Making useful things from birch-bark is one of the oldest crafts known to humanity. And a resourceful Latvian family is beautifully resurrecting this lost artform.
Barking up the right tree
With over half the country covered by forests, Latvians happily venture where other people fear bears and wolves. Lumber is a major export, and people go there to pick mushrooms and berries, make leafy sauna switches and Midsummer crowns, and commune with their pagan gods.
The friendship is particularly close with birches, whose sap is tapped to make a refreshing drink each spring. And an enterprising family near Līgatne, 70 km east of Riga, has mastered the ancient skill of turning the zebra-striped bark into valuable items.
Meet the Zvirbulis clan. Their surname, which means “sparrow” in Latvian, is perfect for folks who feel right at home in the woods.
Since it can be easily worked with a blunt flint knife, birch-bark has been crafted since the Stone Age. Native peoples in Canada used it to make lightweight canoes and shelters. Its antiseptic and waterproof qualities make it ideal for storing foods and liquids, and vessels over a thousand years old have been found at Latvian archaeological sites.
By the late Soviet era, technological change and hostile state policies meant there were no more birch- crafters in Latvia. But in the 1990s, Pēteris Zvirbulis went to Russia and learned the trade from surviving masters there. Back in Latvia, his nephew Kaspars became an apprentice, and between stints as a builder in Riga, he eventually became a master craftsman himself.
“I’m very proud of Kaspars - he has outgrown me in every way, which is any good teacher’s ambition,” says Pēteris.
At the family property “Ikneši,” they patiently produce traditional containers called cibas, as well as toys, keyrings and other modern accessories. With Pēteris’ wife Vizma and Kaspars’ better half Madara doing intricate weaving from strands of birch-bark, it’s truly a family affair.
Traditionally, birch-bark is gathered from living trees, which can thrive for years if treated with appropriate care. However, due to issues around forest ownership, the Zvirbulis get their materials from felled trees, assigning value to a resource which society deems as worthless except as fire kindling.

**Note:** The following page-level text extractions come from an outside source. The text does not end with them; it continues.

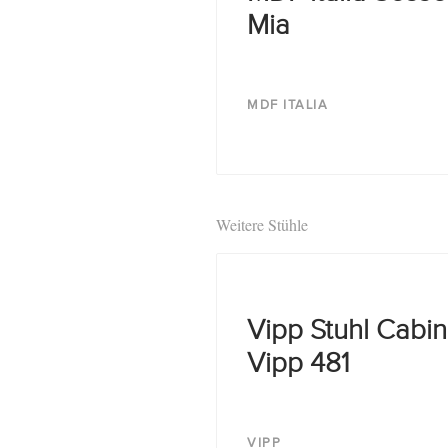
Mia
MDF ITALIA
Weitere Stühle
Vipp Stuhl Cabin
Vipp 481
VIPP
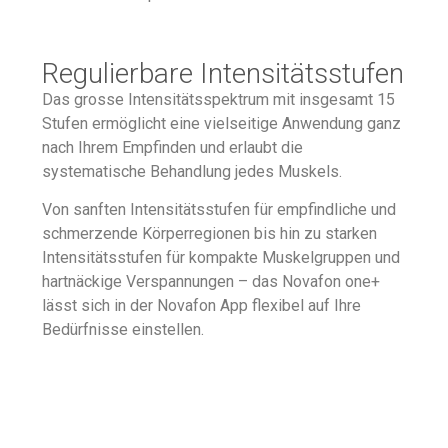
Regulierbare Intensitätsstufen
Das grosse Intensitätsspektrum mit insgesamt 15
Stufen ermöglicht eine vielseitige Anwendung ganz
nach Ihrem Empfinden und erlaubt die
systematische Behandlung jedes Muskels.
Von sanften Intensitätsstufen für empfindliche und
schmerzende Körperregionen bis hin zu starken
Intensitätsstufen für kompakte Muskelgruppen und
hartnäckige Verspannungen – das Novafon one+
lässt sich in der Novafon App flexibel auf Ihre
Bedürfnisse einstellen.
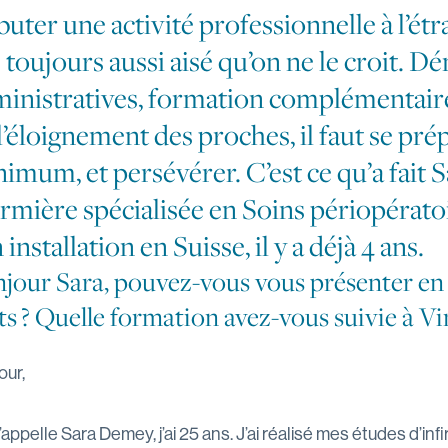
uter une activité professionnelle à l’étr
 toujours aussi aisé qu’on ne le croit. 
inistratives, formation complémentaire
l’éloignement des proches, il faut se pré
imum, et persévérer. C’est ce qu’a fait 
irmière spécialisée en Soins périopérato
 installation en Suisse, il y a déjà 4 ans.
jour Sara, pouvez-vous vous présenter en
s ? Quelle formation avez-vous suivie à Vin
our,
appelle Sara Demey, j’ai 25 ans. J’ai réalisé mes études d’infi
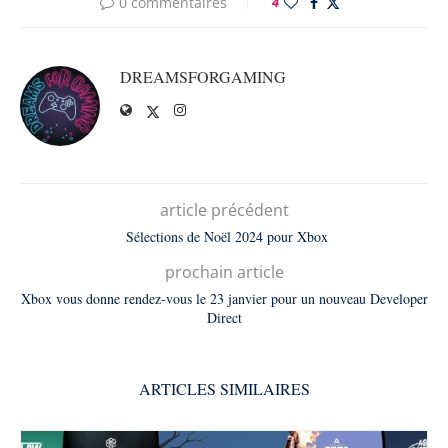
0 commentaires
4
DREAMSFORGAMING
article précédent
Sélections de Noël 2024 pour Xbox
prochain article
Xbox vous donne rendez-vous le 23 janvier pour un nouveau Developer
Direct
ARTICLES SIMILAIRES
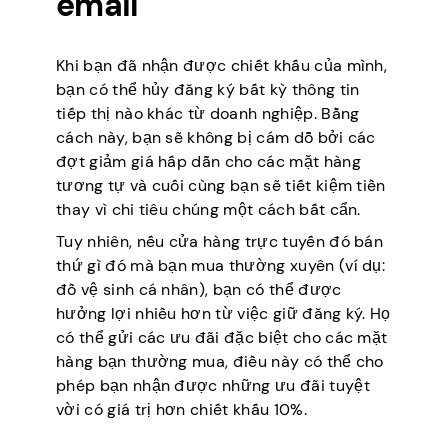
email
Khi bạn đã nhận được chiết khấu của mình,
bạn có thể hủy đăng ký bất kỳ thông tin
tiếp thị nào khác từ doanh nghiệp. Bằng
cách này, bạn sẽ không bị cám dỗ bởi các
đợt giảm giá hấp dẫn cho các mặt hàng
tương tự và cuối cùng bạn sẽ tiết kiệm tiền
thay vì chi tiêu chúng một cách bất cẩn.
Tuy nhiên, nếu cửa hàng trực tuyến đó bán
thứ gì đó mà bạn mua thường xuyên (ví dụ:
đồ vệ sinh cá nhân), bạn có thể được
hưởng lợi nhiều hơn từ việc giữ đăng ký. Họ
có thể gửi các ưu đãi đặc biệt cho các mặt
hàng bạn thường mua, điều này có thể cho
phép bạn nhận được những ưu đãi tuyệt
vời có giá trị hơn chiết khấu 10%.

It’s a lifestyle that binds them to cultures across the latitudes where birches grow, and down the generations. Pēteris proudly shows off a collection of Scandinavian, Russian and Ukrainian birchware, as well as an elegant jar made in 1946 by a Latvian Gulag prisoner.
In the blood
Demanding great patience and skill, birch-crafting is a labour of love and a risky endeavour. Pēteris had a hand surgically reattached following a workplace mishap, while Kaspars is missing a finger. They joke that it marks them out as real craftsmen.
That kind of character makes the tribulations of 2020 easier to bear. Due to the Covid-19 crisis, visits by foreign and Latvian tourists to the workshop, have all but ceased, so their income has dwindled. But Kaspars says he has thoroughly enjoyed travelling around Latvia over the summer selling his wares at local markets.

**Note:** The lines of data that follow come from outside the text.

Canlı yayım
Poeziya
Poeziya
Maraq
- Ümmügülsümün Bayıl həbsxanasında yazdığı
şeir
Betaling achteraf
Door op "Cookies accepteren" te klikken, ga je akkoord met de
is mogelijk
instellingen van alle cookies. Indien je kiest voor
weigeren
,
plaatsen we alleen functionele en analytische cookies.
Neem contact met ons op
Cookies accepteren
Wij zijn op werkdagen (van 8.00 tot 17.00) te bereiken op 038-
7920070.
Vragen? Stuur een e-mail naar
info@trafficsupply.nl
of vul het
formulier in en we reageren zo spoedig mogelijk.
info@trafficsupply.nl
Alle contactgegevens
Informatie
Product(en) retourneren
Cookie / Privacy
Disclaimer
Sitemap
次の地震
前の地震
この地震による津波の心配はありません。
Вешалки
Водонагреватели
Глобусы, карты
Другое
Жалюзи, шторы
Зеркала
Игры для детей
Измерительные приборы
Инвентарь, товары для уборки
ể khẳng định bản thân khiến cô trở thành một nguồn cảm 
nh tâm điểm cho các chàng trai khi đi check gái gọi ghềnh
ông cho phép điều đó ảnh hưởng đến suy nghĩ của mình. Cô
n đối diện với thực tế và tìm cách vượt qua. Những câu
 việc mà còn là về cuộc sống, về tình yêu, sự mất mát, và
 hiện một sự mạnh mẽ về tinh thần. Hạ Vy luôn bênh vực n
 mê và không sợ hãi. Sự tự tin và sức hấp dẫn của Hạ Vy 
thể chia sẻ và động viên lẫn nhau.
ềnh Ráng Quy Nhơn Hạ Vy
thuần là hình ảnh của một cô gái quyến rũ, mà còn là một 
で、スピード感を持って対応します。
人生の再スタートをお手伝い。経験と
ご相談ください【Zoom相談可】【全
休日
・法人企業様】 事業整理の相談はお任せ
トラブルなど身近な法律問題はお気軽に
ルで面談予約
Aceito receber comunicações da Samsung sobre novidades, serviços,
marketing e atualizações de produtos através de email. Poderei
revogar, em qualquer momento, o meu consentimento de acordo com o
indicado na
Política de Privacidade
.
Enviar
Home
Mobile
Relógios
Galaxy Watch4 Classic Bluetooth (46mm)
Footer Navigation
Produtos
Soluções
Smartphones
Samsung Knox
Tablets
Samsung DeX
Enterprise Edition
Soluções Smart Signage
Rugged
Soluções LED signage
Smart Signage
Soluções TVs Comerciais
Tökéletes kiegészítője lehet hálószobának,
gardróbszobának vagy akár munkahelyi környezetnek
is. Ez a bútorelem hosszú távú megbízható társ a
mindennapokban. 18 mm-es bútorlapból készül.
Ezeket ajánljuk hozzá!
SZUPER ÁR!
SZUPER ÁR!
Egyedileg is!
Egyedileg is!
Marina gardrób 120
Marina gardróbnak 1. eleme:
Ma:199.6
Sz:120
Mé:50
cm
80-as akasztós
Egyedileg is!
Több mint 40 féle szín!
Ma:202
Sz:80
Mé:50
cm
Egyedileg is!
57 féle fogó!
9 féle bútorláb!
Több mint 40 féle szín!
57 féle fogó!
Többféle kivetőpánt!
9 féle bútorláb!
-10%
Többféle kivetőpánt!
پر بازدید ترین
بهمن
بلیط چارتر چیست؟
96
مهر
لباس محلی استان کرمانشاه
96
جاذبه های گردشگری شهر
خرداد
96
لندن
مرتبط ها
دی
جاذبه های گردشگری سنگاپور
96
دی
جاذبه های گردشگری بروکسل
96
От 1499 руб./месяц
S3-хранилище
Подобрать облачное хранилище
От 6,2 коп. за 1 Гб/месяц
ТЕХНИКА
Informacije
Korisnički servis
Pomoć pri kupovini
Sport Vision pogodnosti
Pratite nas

Efforts to bring on young apprentices have been unsuccessful, because young people today want an easy job and a quick buck, according to Pēteris. But perhaps Kaspars’ and Madara’s two-year-old son Klāvs will follow in their footsteps one day?
“We don’t want to pressure our son into doing anything. But we want him to grow up to be a thinking, creative person, not just another consumer,” says Kaspars.
Left to right: Madara, Klāvs, Kaspars and Pēteris Zvirbulis.